Les démonstrations du théorème de Pythagore à travers les âges


Hervé Lehning

Le théorème de Pythagore est un résultat concernant des carrés construits sur les côtés d'un triangle rectangle. Les carrés sont ensuite devenus arithmétiques avant que ce théorème ne s'évade vers des espaces abstraits. Pythagore reconnaîtrait-il son théorème s'il ressuscitait à notre époque ?

Le théorème connu de nos jours sous le nom de « théorème de Pythagore » apparaît dans sa forme définitive, pour ce qui concerne la géométrie plane, comme la proposition 47 du livre I des Éléments d'Euclide : dans tout triangle rectangle, le carré construit sur l'hypoténuse est équivalent à (de même aire que) la somme des carrés construits sur les côtés perpendiculaires.

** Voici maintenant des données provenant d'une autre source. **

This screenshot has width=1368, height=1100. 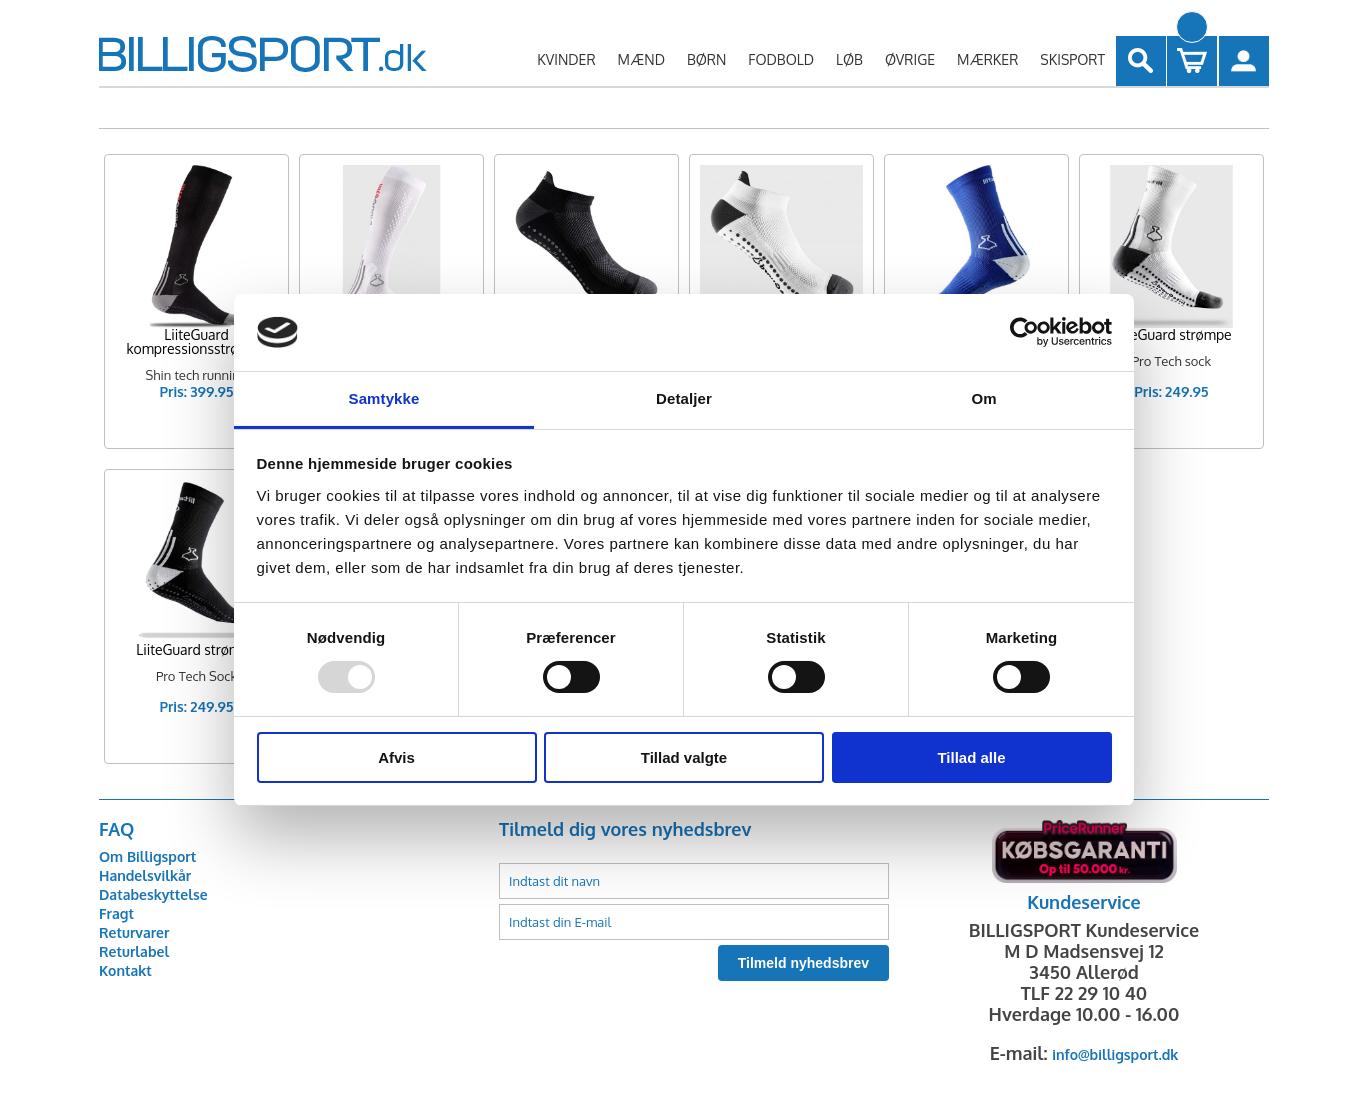 I want to click on Returlabel, so click(x=134, y=951).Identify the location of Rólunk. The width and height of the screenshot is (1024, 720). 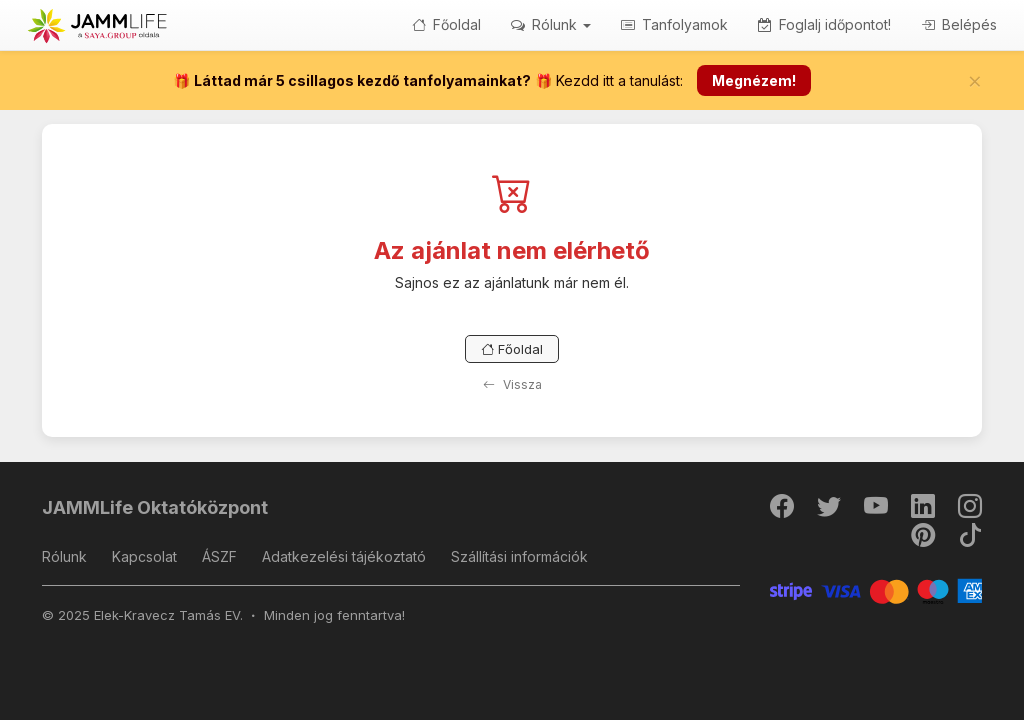
(64, 556).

La proposition suivante (numéro 48) est sa récipro­que : l'égalité des carrés implique que le triangle est rectangle. À aucun moment, Euclide n'associe le nom de Pythagore à ces deux propositions. Le texte contient une démonstration générale, illustrée par une figure chez Euclide, traduite ici en trois schémas. La démarche consiste à découper le carré construit sur l'hypoténuse en deux rectan­gles dont chacun a une aire égale à celle de l'un des carrés construits sur les côtés de l'angle droit.

 

 

 

Il suffit de démontrer que A = B, l'autre égalité s'ensuivant par symétrie. Les deux transformations (à droite) de la partie B permettent de le prouver.

 

 

 

Des origines mésopotamiennes

Dans la marge du bas, le copiste a ajouté, en guise de commentaire, un dessin représentant une démonstration plus facilement compréhensible, mais valable seulement dans un cas particulier, celui où le triangle rectangle est isocèle. Elle évoque le Ménon de Platon, écrit un siècle avant Euclide, toujours sans mention de Pythagore. Socrate y décrit la figure suivante, qu'on l'imagine avoir été tracée sur le sable : 

 

 En comptant les triangles, on montre que le carré (de biais et en jaune) construit sur l'hypoténuse est le double des petits carrés. 

 

 À partir de là, il est aisé de voir que l'aire du grand carré est le double de celle du carré de biais, en jaune. Cette figure nous fait remonter le temps de plus d'un millénaire, car le plus ancien vestige archéologique évoquant le théorème de Pythagore date de deux mille ans avant notre ère, et vient de Mésopotamie. Il s'agit d'une tablette d'argile pouvant tenir dans la paume d'une main, probablement un travail d'étudiant selon les archéologues, un exercice à résoudre contenant un énoncé et un résultat, comme toutes les autres tablettes à caractère mathématique retrouvées dans cette région.

 

 

Tablette YBC 7289 (Yale Babylonian Collection, université de Yale).

 

 

On y voit un carré divisé en quatre triangles rectan­gles isocèles. D'après le théorème de Pythagore, la diagonale est égale au côté du carré multiplié par la racine carrée de 2. La tablette contient également trois nombres écrits en cunéiforme :

 

 

Enquête sur une tablette

La difficulté, comme toujours dans la numération babylonienne, est que l'unité n'est pas précisée ! En analogie anachronique avec le système actuel, on pourrait dire que la virgule n'a pas été placée… ce qui est normal puisqu'elle ne sera introduite que plusieurs millénaires plus tard, à la Renaissance. En essayant plusieurs possibilités, on remarque que, si l'on place la virgule après le premier chiffre, ce nombre vaut 305 470 / 603 (soit 1,414212963…), ce qui constitue une excellente approximation de la racine carrée de 2 (environ 1,414213562). La différence d'un petit millio­nième entre ces deux nombres rend notre hypothèse très vraisemblable. Décrypté de la même manière, le second nombre donne 152 735 / 602 (soit 42,42638889…), qui est le produit de 30 par la racine carrée de 2. La diagonale du carré est donc ce second nombre, et non le premier ! Vu ainsi, l'exercice semble porter sur la multiplication par 30, ce qui revient, dans ce système de base 60, à diviser par 2 (comme multiplier par 5 revient à diviser par 2, puis décaler les chiffres, dans le système décimal). On trouve bien le résultat indiqué sur la tablette, et on imagine que le but de l'exercice pouvait être là.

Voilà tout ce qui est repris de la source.